Records from a data source:

————————

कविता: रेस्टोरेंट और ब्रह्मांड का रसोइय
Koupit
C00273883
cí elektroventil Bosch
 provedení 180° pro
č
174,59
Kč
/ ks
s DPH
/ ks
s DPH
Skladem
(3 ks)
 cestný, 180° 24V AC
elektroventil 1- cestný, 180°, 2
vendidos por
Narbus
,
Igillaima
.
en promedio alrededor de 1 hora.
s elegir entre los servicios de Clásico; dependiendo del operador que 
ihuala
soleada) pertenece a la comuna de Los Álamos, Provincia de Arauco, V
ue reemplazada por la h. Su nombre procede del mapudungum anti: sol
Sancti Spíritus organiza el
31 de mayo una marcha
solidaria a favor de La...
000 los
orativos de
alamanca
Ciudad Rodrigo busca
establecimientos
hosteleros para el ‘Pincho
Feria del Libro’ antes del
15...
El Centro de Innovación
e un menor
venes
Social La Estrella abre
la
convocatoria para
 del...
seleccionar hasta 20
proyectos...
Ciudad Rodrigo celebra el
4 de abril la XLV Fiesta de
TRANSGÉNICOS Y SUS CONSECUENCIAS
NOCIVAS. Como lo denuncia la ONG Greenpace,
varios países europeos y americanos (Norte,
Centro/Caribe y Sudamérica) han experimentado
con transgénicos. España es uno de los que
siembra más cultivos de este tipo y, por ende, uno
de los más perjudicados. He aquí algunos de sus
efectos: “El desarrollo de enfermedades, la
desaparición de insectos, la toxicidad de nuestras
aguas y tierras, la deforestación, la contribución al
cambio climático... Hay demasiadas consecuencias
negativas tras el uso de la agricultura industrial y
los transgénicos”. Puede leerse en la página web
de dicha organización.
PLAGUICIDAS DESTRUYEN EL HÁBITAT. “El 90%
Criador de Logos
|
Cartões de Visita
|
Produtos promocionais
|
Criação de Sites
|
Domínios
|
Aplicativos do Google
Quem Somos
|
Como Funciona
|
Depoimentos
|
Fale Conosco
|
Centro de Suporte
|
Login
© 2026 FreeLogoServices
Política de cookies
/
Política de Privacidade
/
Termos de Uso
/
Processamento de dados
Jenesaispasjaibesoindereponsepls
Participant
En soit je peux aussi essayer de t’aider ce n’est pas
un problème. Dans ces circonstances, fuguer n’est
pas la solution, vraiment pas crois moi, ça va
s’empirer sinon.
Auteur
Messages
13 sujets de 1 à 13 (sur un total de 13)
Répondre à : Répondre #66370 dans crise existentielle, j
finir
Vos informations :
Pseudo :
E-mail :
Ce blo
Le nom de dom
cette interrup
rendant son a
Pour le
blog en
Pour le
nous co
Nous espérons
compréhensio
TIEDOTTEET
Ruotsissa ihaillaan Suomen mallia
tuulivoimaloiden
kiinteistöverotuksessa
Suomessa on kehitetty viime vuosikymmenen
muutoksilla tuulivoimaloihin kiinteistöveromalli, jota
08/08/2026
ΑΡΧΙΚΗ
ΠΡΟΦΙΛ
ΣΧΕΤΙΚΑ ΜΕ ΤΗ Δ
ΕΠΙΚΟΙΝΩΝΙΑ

————————

Restate the records above in full, keeping each line exactly as it stands.

कविता: रेस्टोरेंट और ब्रह्मांड का रसोइय
Koupit
C00273883
cí elektroventil Bosch
 provedení 180° pro
č
174,59
Kč
/ ks
s DPH
/ ks
s DPH
Skladem
(3 ks)
 cestný, 180° 24V AC
elektroventil 1- cestný, 180°, 2
vendidos por
Narbus
,
Igillaima
.
en promedio alrededor de 1 hora.
s elegir entre los servicios de Clásico; dependiendo del operador que 
ihuala
soleada) pertenece a la comuna de Los Álamos, Provincia de Arauco, V
ue reemplazada por la h. Su nombre procede del mapudungum anti: sol
Sancti Spíritus organiza el
31 de mayo una marcha
solidaria a favor de La...
000 los
orativos de
alamanca
Ciudad Rodrigo busca
establecimientos
hosteleros para el ‘Pincho
Feria del Libro’ antes del
15...
El Centro de Innovación
e un menor
venes
Social La Estrella abre
la
convocatoria para
 del...
seleccionar hasta 20
proyectos...
Ciudad Rodrigo celebra el
4 de abril la XLV Fiesta de
TRANSGÉNICOS Y SUS CONSECUENCIAS
NOCIVAS. Como lo denuncia la ONG Greenpace,
varios países europeos y americanos (Norte,
Centro/Caribe y Sudamérica) han experimentado
con transgénicos. España es uno de los que
siembra más cultivos de este tipo y, por ende, uno
de los más perjudicados. He aquí algunos de sus
efectos: “El desarrollo de enfermedades, la
desaparición de insectos, la toxicidad de nuestras
aguas y tierras, la deforestación, la contribución al
cambio climático... Hay demasiadas consecuencias
negativas tras el uso de la agricultura industrial y
los transgénicos”. Puede leerse en la página web
de dicha organización.
PLAGUICIDAS DESTRUYEN EL HÁBITAT. “El 90%
Criador de Logos
|
Cartões de Visita
|
Produtos promocionais
|
Criação de Sites
|
Domínios
|
Aplicativos do Google
Quem Somos
|
Como Funciona
|
Depoimentos
|
Fale Conosco
|
Centro de Suporte
|
Login
© 2026 FreeLogoServices
Política de cookies
/
Política de Privacidade
/
Termos de Uso
/
Processamento de dados
Jenesaispasjaibesoindereponsepls
Participant
En soit je peux aussi essayer de t’aider ce n’est pas
un problème. Dans ces circonstances, fuguer n’est
pas la solution, vraiment pas crois moi, ça va
s’empirer sinon.
Auteur
Messages
13 sujets de 1 à 13 (sur un total de 13)
Répondre à : Répondre #66370 dans crise existentielle, j
finir
Vos informations :
Pseudo :
E-mail :
Ce blo
Le nom de dom
cette interrup
rendant son a
Pour le
blog en
Pour le
nous co
Nous espérons
compréhensio
TIEDOTTEET
Ruotsissa ihaillaan Suomen mallia
tuulivoimaloiden
kiinteistöverotuksessa
Suomessa on kehitetty viime vuosikymmenen
muutoksilla tuulivoimaloihin kiinteistöveromalli, jota
08/08/2026
ΑΡΧΙΚΗ
ΠΡΟΦΙΛ
ΣΧΕΤΙΚΑ ΜΕ ΤΗ Δ
ΕΠΙΚΟΙΝΩΝΙΑ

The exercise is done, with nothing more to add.